Stop Writing Negative Reviews for Games You Enjoy

Stop leaving negative reviews for games in an attempt to police review scores or ‘warn off’ other players. It is not your job, and it affects developers’ livelihoods.

These things matter. Last week, a tweet from the account for indie game Cryptmaster popped up on my For You feed, and I’ve been thinking about it ever since.

One of the developers, Paul Hart, shared a screenshot of a negative Steam review that was filled with glowing praise, but had a note appended to the end that said that the negative review was so “whiners and haters know what they are getting into”, and because a single negative review “won’t change the ranking of the game”. In the tweet, Hart said that the review did indeed drop the game’s Steam rating.

In fact, it dropped so much that it almost fell from Overwhelmingly Positive into Very Positive. While the game has since risen back to 97 percent, safely within Overwhelmingly Positive, I can’t stop thinking about why someone would do this.

While I think review bombing is too often used by people of certain political leanings to protest ‘wokeness’, it still has value as a tool that allows audiences to express their feelings about policies or practices that take advantage of them. If you don’t like being faced with extractive monetisation in every game you play, you should make that known, and reviews are an appropriate place to do that since monetisation and the like are built-in features that do affect the experience of playing a game.

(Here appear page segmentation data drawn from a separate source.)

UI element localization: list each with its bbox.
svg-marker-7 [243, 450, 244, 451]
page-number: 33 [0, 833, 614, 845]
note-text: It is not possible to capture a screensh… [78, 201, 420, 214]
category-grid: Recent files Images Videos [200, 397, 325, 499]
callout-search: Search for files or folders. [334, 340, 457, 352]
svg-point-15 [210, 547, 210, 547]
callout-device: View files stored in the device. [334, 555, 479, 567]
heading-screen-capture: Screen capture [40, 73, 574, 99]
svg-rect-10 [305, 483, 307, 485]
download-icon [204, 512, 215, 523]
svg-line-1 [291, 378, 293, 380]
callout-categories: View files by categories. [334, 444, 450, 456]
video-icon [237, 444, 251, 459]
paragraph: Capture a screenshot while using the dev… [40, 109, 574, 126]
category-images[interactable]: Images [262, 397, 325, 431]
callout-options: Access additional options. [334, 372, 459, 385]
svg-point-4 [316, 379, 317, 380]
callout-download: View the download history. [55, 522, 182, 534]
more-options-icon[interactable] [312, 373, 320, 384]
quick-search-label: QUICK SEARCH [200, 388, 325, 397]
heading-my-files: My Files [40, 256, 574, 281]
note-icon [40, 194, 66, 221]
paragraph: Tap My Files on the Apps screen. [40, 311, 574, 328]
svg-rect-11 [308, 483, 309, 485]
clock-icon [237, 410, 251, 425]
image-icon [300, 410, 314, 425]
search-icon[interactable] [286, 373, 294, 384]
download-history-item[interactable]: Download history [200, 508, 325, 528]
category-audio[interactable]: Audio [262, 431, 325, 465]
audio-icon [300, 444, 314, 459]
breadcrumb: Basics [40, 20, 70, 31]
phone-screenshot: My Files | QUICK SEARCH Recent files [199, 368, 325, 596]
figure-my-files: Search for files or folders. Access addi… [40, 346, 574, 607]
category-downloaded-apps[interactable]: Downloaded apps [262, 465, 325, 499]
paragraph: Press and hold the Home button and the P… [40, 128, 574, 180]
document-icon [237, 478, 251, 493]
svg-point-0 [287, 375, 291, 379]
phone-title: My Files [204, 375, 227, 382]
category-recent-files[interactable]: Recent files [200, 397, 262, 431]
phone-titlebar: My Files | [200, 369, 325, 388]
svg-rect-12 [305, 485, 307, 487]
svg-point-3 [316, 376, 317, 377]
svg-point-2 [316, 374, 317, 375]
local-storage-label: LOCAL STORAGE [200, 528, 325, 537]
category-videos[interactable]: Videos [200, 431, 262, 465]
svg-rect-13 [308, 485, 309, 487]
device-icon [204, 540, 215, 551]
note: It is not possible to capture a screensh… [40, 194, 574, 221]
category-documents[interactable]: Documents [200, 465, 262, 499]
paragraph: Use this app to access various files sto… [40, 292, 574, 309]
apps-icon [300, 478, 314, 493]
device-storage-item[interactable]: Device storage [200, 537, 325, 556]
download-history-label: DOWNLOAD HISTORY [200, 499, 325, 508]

I’m not saying that indie games shouldn’t get negative reviews – if you think a game is bad, that’s your business. Speak your truth, babe.

But while a handful of bad reviews might not affect a triple-A game that much because there are enough reviews to dilute their effects, indie games have much smaller player bases and far fewer reviews. A negative review matters.

You could be directly impacting the livelihood of a developer who made a game you love. A single review can change things.

Players Are Not The Review Police

I’ve seen a lot of negative reviews left on Steam games as jokes, or to ‘balance the scales’ closer to a Metacritic or OpenCritic score, or in this specific case, to ‘warn’ other players. I’m dangerously close to sounding like I’m gatekeeping here, but this is not what reviews are for, and the impact a review could have should be taken way more seriously than it is right now.

I don’t usually read Steam reviews, not because player-written reviews have less value than critical reviews from professional reviewers, but because they are often plagued with people trying to manipulate a game’s score for no good reason. The percentage on the store page is already an aggregate that balances itself, and if people always reviewed games in good faith, it would represent a fair review score for that platform and that audience.

Unfortunately, that’s not the case. So often, games that people actually love aren’t given their flowers because of people who already like the game trying to tweak the score to what they think it should be, which is ridiculous.

All this to say: stop policing review scores. It’s not your job, and you’re meddling with the financial security of developers because you’re bored.

Things are bad enough in the industry as it is – don’t make it harder for the people who make the games you love.